Michael Kelly photographed at the Chicago Park District’s Garfield Park Conservatory, one of the largest conservatories in the world.
It’s a bitterly cold Friday afternoon in mid-February—the kind of raw, gray day that makes it feel like winter may never end—but Michael Kelly’s face is lighting up as he anticipates spring in the Windy City. “It means opening day for baseball season,” enthuses the Chicago Park District CEO and general superintendent. “It means the grass starts to grow. It means the Lakefront Trail—people start coming out in droves. It means opening our playgrounds and, for all our capital projects, it means breaking new ground. Spring is king for us.”
As the chief of the nation’s largest municipal park district (Chicago boasts more than 8,300 acres of open space, 580 parks, 31 beaches, 50 nature areas, and two conservatories), Kelly’s got a big job: making sure that after all the snow has melted, the city blossoms and grows, living up to its motto, “Urbs in Horto” (“City in a Garden”). It’s hard to imagine someone better fit for the task. A native of Mount Greenwood on the southwest side and a current resident of West Morgan Park with his wife and four young children, the 43-year-old practically grew up in the parks. “The Park District was in my life since I was 3 years old, when I learned to swim at the pool,” he reminisces. “Our Mount Greenwood Park had everything for us. I played hockey; I learned how to wrestle in the park.

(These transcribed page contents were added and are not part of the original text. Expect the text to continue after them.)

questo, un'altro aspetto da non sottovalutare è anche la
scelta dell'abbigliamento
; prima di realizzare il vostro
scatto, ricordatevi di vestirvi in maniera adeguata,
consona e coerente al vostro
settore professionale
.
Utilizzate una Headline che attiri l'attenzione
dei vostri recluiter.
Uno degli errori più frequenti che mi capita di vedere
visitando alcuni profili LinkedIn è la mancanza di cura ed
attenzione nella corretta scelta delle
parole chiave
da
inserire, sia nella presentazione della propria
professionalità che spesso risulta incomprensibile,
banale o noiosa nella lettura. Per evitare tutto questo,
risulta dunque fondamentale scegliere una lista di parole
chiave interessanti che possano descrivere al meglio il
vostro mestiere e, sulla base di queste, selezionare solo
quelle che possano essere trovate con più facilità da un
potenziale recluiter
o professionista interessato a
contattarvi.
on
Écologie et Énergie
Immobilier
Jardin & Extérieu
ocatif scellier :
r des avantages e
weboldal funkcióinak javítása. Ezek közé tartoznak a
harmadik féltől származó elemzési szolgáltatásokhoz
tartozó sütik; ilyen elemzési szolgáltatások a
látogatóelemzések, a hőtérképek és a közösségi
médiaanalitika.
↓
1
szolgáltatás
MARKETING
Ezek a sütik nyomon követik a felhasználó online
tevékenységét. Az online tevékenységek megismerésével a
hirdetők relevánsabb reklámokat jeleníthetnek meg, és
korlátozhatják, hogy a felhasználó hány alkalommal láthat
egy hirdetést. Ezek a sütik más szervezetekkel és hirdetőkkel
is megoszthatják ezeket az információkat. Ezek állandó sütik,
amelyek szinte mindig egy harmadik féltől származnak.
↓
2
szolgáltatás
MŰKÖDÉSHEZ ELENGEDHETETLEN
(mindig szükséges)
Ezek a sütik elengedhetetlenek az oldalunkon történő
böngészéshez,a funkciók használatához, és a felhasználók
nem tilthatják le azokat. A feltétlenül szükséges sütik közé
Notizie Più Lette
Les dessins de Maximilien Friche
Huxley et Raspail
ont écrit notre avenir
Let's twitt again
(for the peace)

You name it.” At 23, Kelly served in the city’s department of human services as a youth-service worker; after graduating from DePaul law school in 2001 and working in various positions with the City of Chicago, he joined the Park District as director of inter-governmental affairs, working his way up to first deputy general counsel (the CPD’s first), COO, and in 2011, general superintendent and CEO.

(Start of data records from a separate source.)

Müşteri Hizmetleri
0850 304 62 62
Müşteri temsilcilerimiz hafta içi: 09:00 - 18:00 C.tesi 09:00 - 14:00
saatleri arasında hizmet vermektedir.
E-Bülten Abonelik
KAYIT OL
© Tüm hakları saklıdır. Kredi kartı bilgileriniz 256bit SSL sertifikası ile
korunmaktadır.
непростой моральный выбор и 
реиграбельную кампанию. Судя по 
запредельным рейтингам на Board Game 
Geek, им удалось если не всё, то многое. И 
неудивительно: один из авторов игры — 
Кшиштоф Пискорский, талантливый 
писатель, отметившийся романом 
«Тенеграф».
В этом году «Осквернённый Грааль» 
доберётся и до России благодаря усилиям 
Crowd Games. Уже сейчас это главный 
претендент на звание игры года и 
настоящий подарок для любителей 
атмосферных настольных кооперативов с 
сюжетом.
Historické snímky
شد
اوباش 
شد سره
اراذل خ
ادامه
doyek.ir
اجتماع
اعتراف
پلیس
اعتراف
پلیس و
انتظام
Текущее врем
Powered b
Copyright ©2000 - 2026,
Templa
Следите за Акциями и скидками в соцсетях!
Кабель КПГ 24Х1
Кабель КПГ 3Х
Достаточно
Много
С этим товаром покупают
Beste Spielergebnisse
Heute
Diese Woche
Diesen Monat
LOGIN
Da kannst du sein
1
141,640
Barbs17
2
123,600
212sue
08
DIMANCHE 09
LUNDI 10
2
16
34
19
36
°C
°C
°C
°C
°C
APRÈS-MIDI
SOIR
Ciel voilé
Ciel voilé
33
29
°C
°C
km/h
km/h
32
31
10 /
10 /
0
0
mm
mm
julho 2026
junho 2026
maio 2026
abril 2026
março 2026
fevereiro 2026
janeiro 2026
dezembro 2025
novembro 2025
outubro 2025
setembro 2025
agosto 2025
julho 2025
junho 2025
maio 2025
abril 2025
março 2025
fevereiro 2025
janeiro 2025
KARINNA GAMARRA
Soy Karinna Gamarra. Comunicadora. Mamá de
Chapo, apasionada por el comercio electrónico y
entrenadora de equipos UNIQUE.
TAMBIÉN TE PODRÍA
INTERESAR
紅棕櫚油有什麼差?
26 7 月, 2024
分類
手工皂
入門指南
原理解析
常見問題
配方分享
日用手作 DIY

Since then, Kelly has seriously stepped up the Park District’s game: He led the agency to the NRPA’s 2014 Gold Medal Award for excellence in planning and resource management—a first for the city, and, says Kelly with pride, the equivalent of winning “the national championship of parks.” Now, with the Mayor Emanuel-driven vision of “Children First,” Kelly and his team have embarked on a series of ambitious new projects to ensure that the city’s kids are well-served: 168 new playgrounds completed under the mayor’s Chicago Plays! program, with an additional 78 on the docket for 2015; new, cutting-edge parks like La Villita in the Little Village neighborhood as well as the new 606 recreation area and Maggie Daley Park (see page 54); and soon-to-come projects like a 600-acre cyclo-cross course on the far South Side that Kelly pledges will be the best in the country—“and probably the world.”
At the crux of the department’s success, insists Kelly, is his team. It’s a statement that would normally provoke an eye roll, but, in the case of CPD, rings true: In peak season, scattered across Chicago is a CPD staff of 7,100 recreation leaders, camp counselors, lifeguards, landscapers, park attendants, and tradespeople. “What I’m most proud of is the sense of morale and pride that I get from our employees,” says Kelly, who has visited every park in the city during his four-and-a-half-year tenure. “When I’m out in the field I can look our folks in the eye and say, ‘You are the front line.’ Our people are like that great teacher or coach you had growing up that you’ll never forget. Let’s face it, you’re trusting your 5-or 6-year-old to the staff of the Park District—that’s an awesome responsibility.”
Kelly acknowledges that running the CPD isn’t all green grass and laughing kids; limited resources are a constant challenge. “In a typical year, two-thirds of [our capital] goes to maintenance,” notes Kelly. “That doesn’t leave much money.” For his team, that means hustling for partnerships—with the state, the federal government, and local community groups—to keep the money flowing. “We can’t just sit back and say, ‘We’ll get to you when we get to you,’” he says. “People in Chicago love their parks, and they want to see improvements in their child’s lifetime.”
In his travels, Kelly has found inspiration in green spaces from Philadelphia to Paris—“Every city we go, I’m dragging my family to the parks”—but he’s adamant that there’s no place like home. “A lot of park districts have more land,” he concedes. “But nobody has the facilities we have; we’re second to none. We really are the green fabric of the city.”